- Official release poster
- Directed by: Morley Nelson
- Written by: Morley Nelson
- Produced by: Charlie Gerszewski; Chris Goodson; Rachel Palashewski; Courtney Blythe Turk;
- Starring: Morley Nelson; Peter O'Meara; Hayley LeBlanc;
- Cinematography: Bo Hakala
- Edited by: Charlie Gerszewski
- Production company: Gravel Road
- Distributed by: Bloody Disgusting; Cineverse;
- Release date: March 11, 2025 (United States);
- Running time: 99 minutes
- Country: United States
- Language: English

= Uncontained =

2025 Zombie film directed by Morley Nelson

Uncontained is a 2025 American zombie horror drama film written, directed by, and starring Morley Nelson, Peter O'Meara and Hayley LeBlanc. The film explores themes of survival, family, and moral ambiguity during a viral outbreak that transforms people into zombie-like creatures. It was released on March 11, 2025, and is available for streaming on Screambox and through various digital platforms.

==Plot==
The film opens in a remote, snow-covered forest under localized martial law following a viral outbreak that reduces humans to a rabid, feral state. A mysterious, silent drifter named Dan (credited as "The Man" and played by Morley Nelson) awakens shirtless and buried in a snowdrift. After gathering his belongings and venturing into the woodlands, he is struck by a tranquilizer blow-dart and falls into a trap. The trap was set by seven-year-old Jack (Jack Nelson) and his two-year-old sister Brooke (Brooke Nelson). The siblings have converted an extravagant, isolated cabin into a self-sustaining fortress equipped with a treadmill-powered generator. Jack, acting as his sister's heavily armed protector, confiscates Dan's gun and knife. Upon waking, Dan discovers that Jack will only return his weapons and allow him to leave if he completes essential maintenance and fortification work on the house.

As Dan performs manual tasks—including reinforcing doors, fixing a broken radio, and repairing the lighting system—a silent bond and sense of trust form between him and the children. During this time, it is revealed that a month prior to Dan's arrival, a young local couple, Donny (Brett Zimmerman) and Melanie (Courtney Blythe Turk), had stumbled upon the cabin seeking a hideout. Believing the children's parents were dead, the couple stayed under the guise of looking after them, though their intentions were heavily driven by personal gain. However, Jack maintained control of the house, locking Brooke away at night to guard a deep secret.The fragile peace of the household is threatened by two external forces: roaming packs of infected "feral" predators and a heavily armed local militia. The militia is led by a ruthless commander named Brett (Peter O'Meara), who is scouting the area with his men under the pretext of searching for his missing daughter. Brett's interactions with a local sheriff and his aggressive tactics cast an ominous shadow over the surrounding wilderness.

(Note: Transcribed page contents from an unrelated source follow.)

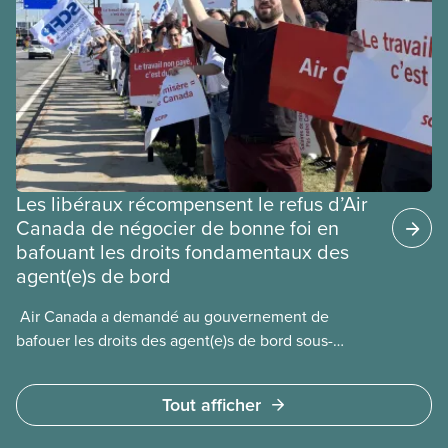
travailleuses et travailleurs étrangers temporaires,
les permis d’études et les permis de
travail postdiplôme.
Les libéraux récompensent le refus d’Air
Canada de négocier de bonne foi en
bafouant les droits fondamentaux des
agent(e)s de bord
​ Air Canada a demandé au gouvernement de
bafouer les droits des agent(e)s de bord sous-
payé(e)s d’Air Canada protégés par la Charte. La
ministre de l’Emploi, Patty Hajdu, n’a attendu que
Tout afficher
quelques heures pour accéder à cette demande de
l’entreprise. Le gouvernement libéral a invoqué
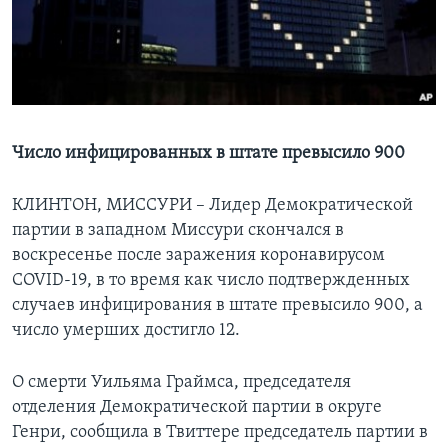
Learning English
СОЦИАЛЬНЫЕ СЕТИ
Число инфицированных в штате превысило 900
Языки
КЛИНТОН, МИССУРИ – Лидер Демократической
партии в западном Миссури скончался в
воскресенье после заражения коронавирусом
COVID-19, в то время как число подтвержденных
случаев инфицирования в штате превысило 900, а
число умерших достигло 12.
О смерти Уильяма Граймса, председателя
отделения Демократической партии в округе
Генри, сообщила в Твиттере председатель партии в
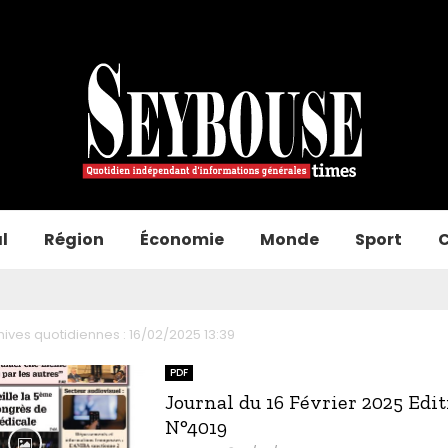
l
Région
Économie
Monde
Sport
C
hives quotidiennes : 16/02/2025 13:39
PDF
Journal du 16 Février 2025 Edi
N°4019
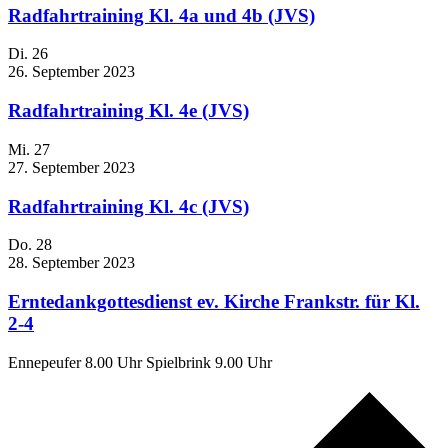
Radfahrtraining Kl. 4a und 4b (JVS)
Di.
26
26. September 2023
Radfahrtraining Kl. 4e (JVS)
Mi.
27
27. September 2023
Radfahrtraining Kl. 4c (JVS)
Do.
28
28. September 2023
Erntedankgottesdienst ev. Kirche Frankstr. für Kl.
2-4
Ennepeufer 8.00 Uhr Spielbrink 9.00 Uhr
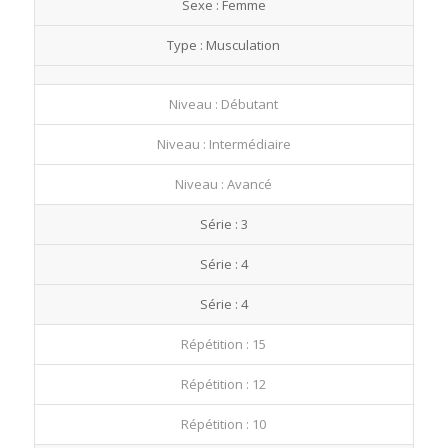
Sexe : Femme
fullscre
Type : Musculation
Niveau : Débutant
Niveau : Intermédiaire
Niveau : Avancé
Série : 3
Série : 4
Série : 4
Répétition : 15
Répétition : 12
Répétition : 10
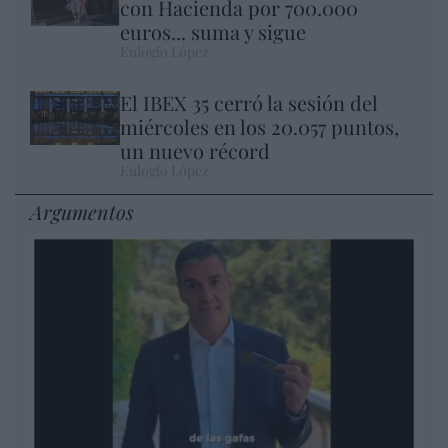
con Hacienda por 700.000
euros... suma y sigue
Eulogio López
El IBEX 35 cerró la sesión del
miércoles en los 20.057 puntos,
un nuevo récord
Eulogio López
Argumentos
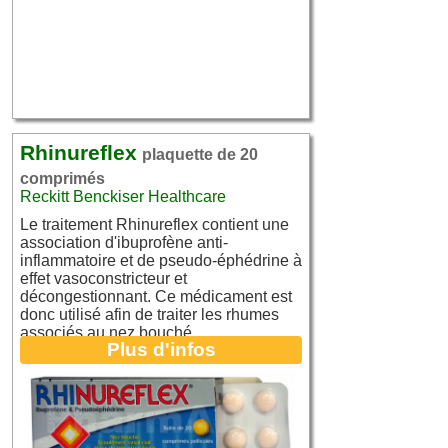
Rhinureflex
plaquette de 20
comprimés
Reckitt Benckiser Healthcare
Le traitement Rhinureflex contient une
association d'ibuprofène anti-
inflammatoire et de pseudo-éphédrine à
effet vasoconstricteur et
décongestionnant. Ce médicament est
donc utilisé afin de traiter les rhumes
associés au nez bouché.
Plus d'infos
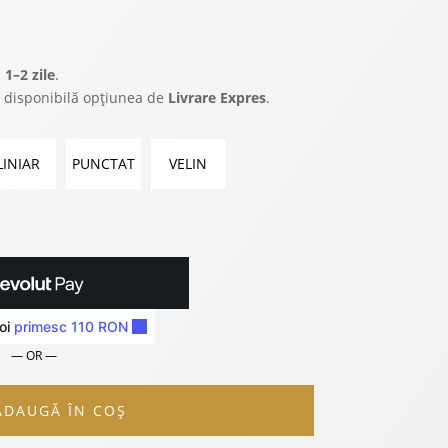
a
1–2 zile
.
 disponibilă opțiunea de
Livrare Expres
.
LINIAR
PUNCTAT
VELIN
— OR —
ADAUGĂ ÎN COȘ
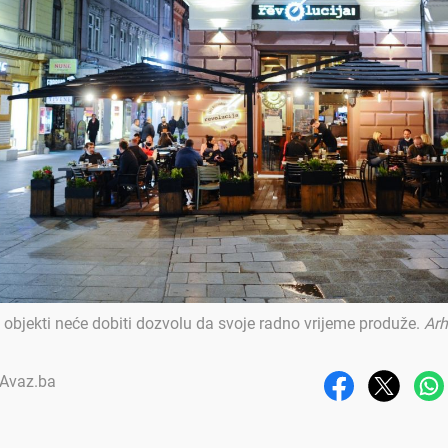
i objekti neće dobiti dozvolu da svoje radno vrijeme produže
.
Arh
/ Avaz.ba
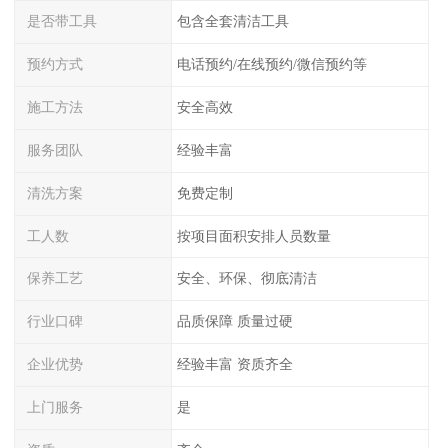
是否带工具
包含全套清洁工具
预约方式
电话预约/在线预约/微信预约等
施工方法
安全高效
服务团队
经验丰富
清洗方案
免费定制
工人数
按项目面积安排人员数量
保养工艺
安全、环保、彻底清洁
行业口碑
品质保障 质量过硬
企业优势
经验丰富 资质齐全
上门服务
是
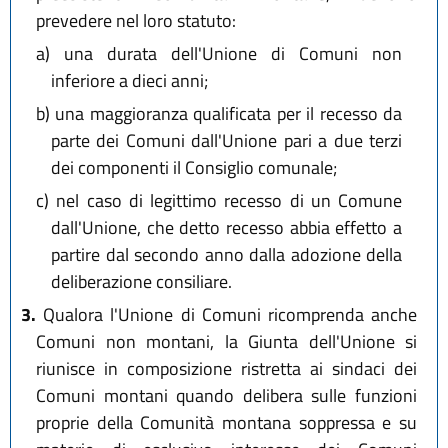
prevedere nel loro statuto:
a)
una durata dell'Unione di Comuni non
inferiore a dieci anni;
b)
una maggioranza qualificata per il recesso da
parte dei Comuni dall'Unione pari a due terzi
dei componenti il Consiglio comunale;
c)
nel caso di legittimo recesso di un Comune
dall'Unione, che detto recesso abbia effetto a
partire dal secondo anno dalla adozione della
deliberazione consiliare.
3.
Qualora l'Unione di Comuni ricomprenda anche
Comuni non montani, la Giunta dell'Unione si
riunisce in composizione ristretta ai sindaci dei
Comuni montani quando delibera sulle funzioni
proprie della Comunità montana soppressa e su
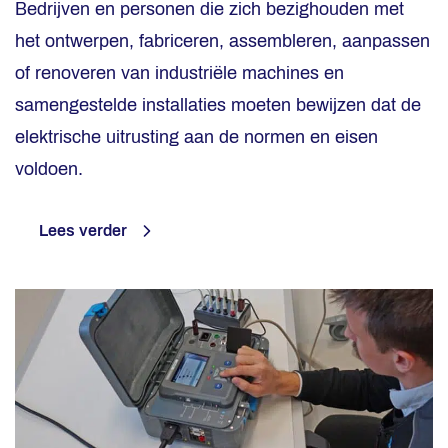
Bedrijven en personen die zich bezighouden met
het ontwerpen, fabriceren, assembleren, aanpassen
of renoveren van industriële machines en
samengestelde installaties moeten bewijzen dat de
elektrische uitrusting aan de normen en eisen
voldoen.
Lees verder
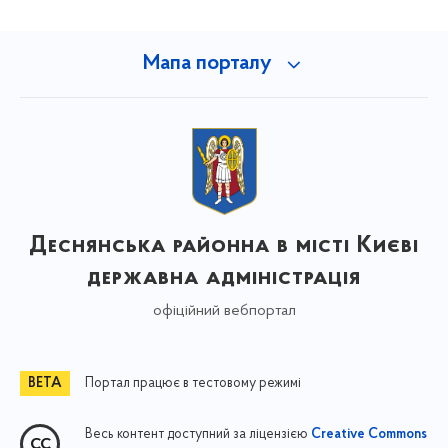
Мапа порталу
Деснянська районна в місті Києві
державна адміністрація
офіційний вебпортал
Портал працює в тестовому режимі
Весь контент доступний за ліцензією
Creative Commons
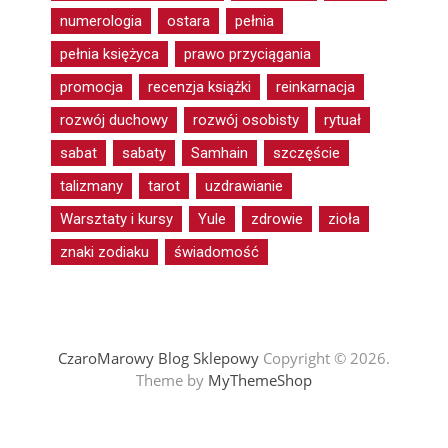
numerologia
ostara
pełnia
pełnia księżyca
prawo przyciągania
promocja
recenzja książki
reinkarnacja
rozwój duchowy
rozwój osobisty
rytuał
sabat
sabaty
Samhain
szczęście
talizmany
tarot
uzdrawianie
Warsztaty i kursy
Yule
zdrowie
zioła
znaki zodiaku
świadomość
CzaroMarowy Blog Sklepowy
Copyright © 2026.
Theme by
MyThemeShop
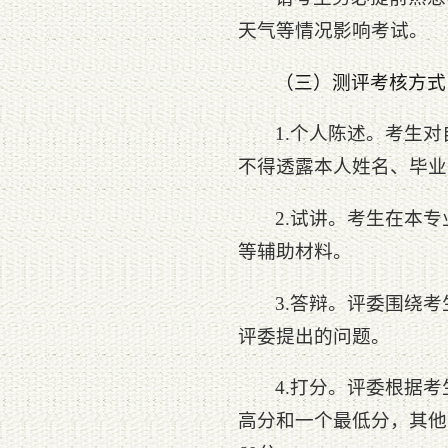
天气等情况影响考试。
（三）测评考核方式
1.个人陈述。考生
不得透露本人姓名、毕业
2.试讲。考生在本
等辅助材料。
3.答辩。评委围绕
评委提出的问题。
4.打分。评委根据
高分和一个最低分，其他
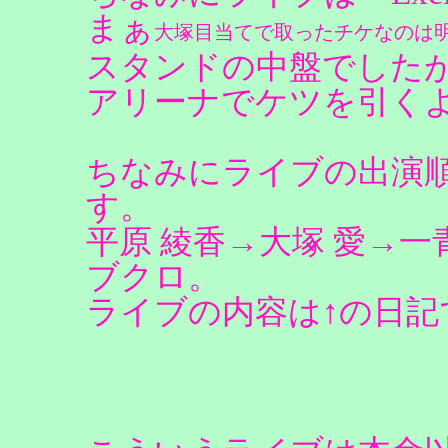
まぁ
大塚目当てで取ったチケなのは
スタンドの中盤でした
アリーナでケツを引く
ちなみにライブの出演
す。
平原 綾香→大塚 愛→
ブクロ。
ライブの内容は↑の日記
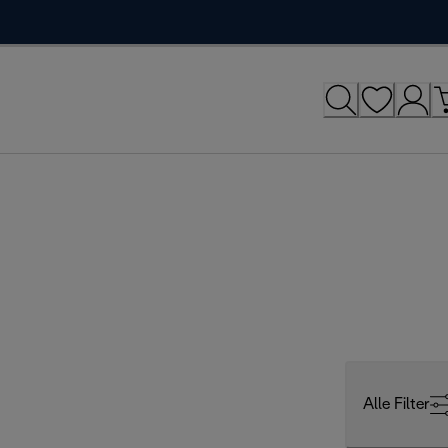
Alle Filter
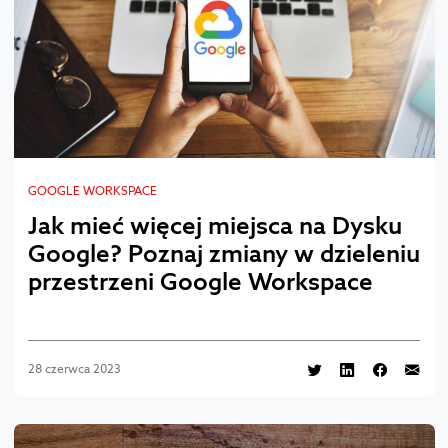
GOOGLE WORKSPACE
Jak mieć więcej miejsca na Dysku
Google? Poznaj zmiany w dzieleniu
przestrzeni Google Workspace
28 czerwca 2023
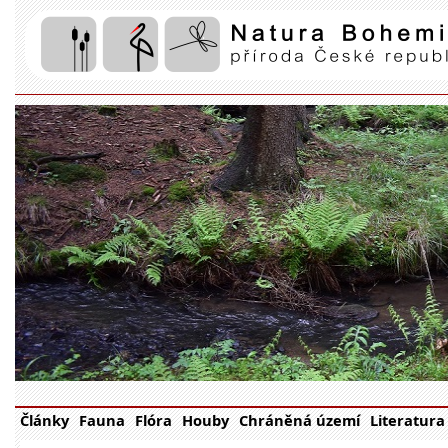
Články
Fauna
Flóra
Houby
Chráněná území
Literatura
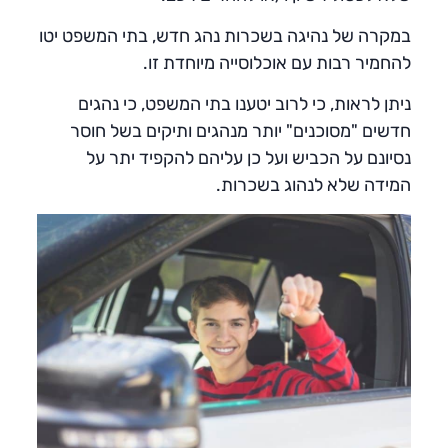
במקרה של נהיגה בשכרות נהג חדש, בתי המשפט יטו
להחמיר רבות עם אוכלוסייה מיוחדת זו.
ניתן לראות, כי לרוב יטענו בתי המשפט, כי נהגים
חדשים "מסוכנים" יותר מנהגים ותיקים בשל חוסר
נסיונם על הכביש ועל כן עליהם להקפיד יתר על
המידה שלא לנהוג בשכרות.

The narrative shifts from a quiet domestic drama into tragedy and action when the children's mother (Nicole Nelson), a Homeland Security operative, returns to the cabin. She reveals a critical secret regarding the virus: a segment of the human population possesses a unique genetic immunity that allows them to transform back and forth between a mindless, feral form and their regular, conscious human state. It is further revealed that the children's family is directly connected to the disappearance of Brett's daughter. Brett and his militia eventually track the missing daughter to the vicinity of the cabin, realizing that the seemingly abandoned children are harboring secrets. The militia attacks the compound alongside a sudden onslaught of local feral infected. Utilizing the cabin's high-tech defenses, large windows, and practical traps, Dan is forced to confront his violent past and abandon his isolationist instincts. He uses his specific survival skills to launch a violent rescue operation, engaging in a frantic battle against both the infected horde and Brett's ruthless scavengers to secure a safe escape for Jack and Brooke.

==Cast==
- Morley Nelson as Dan
- Peter O'Meara as Brett Carson
- Courtney Blythe Turk as Melanie
- Supporting cast includes Homeland Security agents and militia members.

==Themes==
Uncontained examines the nature of humanity in crisis, highlighting ethical dilemmas, emotional trauma, and the blurred line between human and monster. The infection in the film does not result in typical zombies but rather cyclical, partial transformations, lending a fresh take on the genre.

==Production==
The film is Morley Nelson's feature directorial debut. A former police officer, Nelson also wrote and produced the film. The narrative focuses on atmosphere and character over action, distinguishing it from typical zombie horror.

==Release==
Uncontained was released on March 11, 2025. It premiered on Screambox and became available in iOS, Android and on digital platforms including Amazon Prime Video, Apple TV, Google Play, Amazon Fire TV, Roku, Samsung TV Plus, Comcast and Cox.

==Reception==
Bryan Staebell of Scare Value gave the film a rating of 3.5 over 5 and wrote; It is easy to recommend this one to people looking for a fresh take on some old ideas.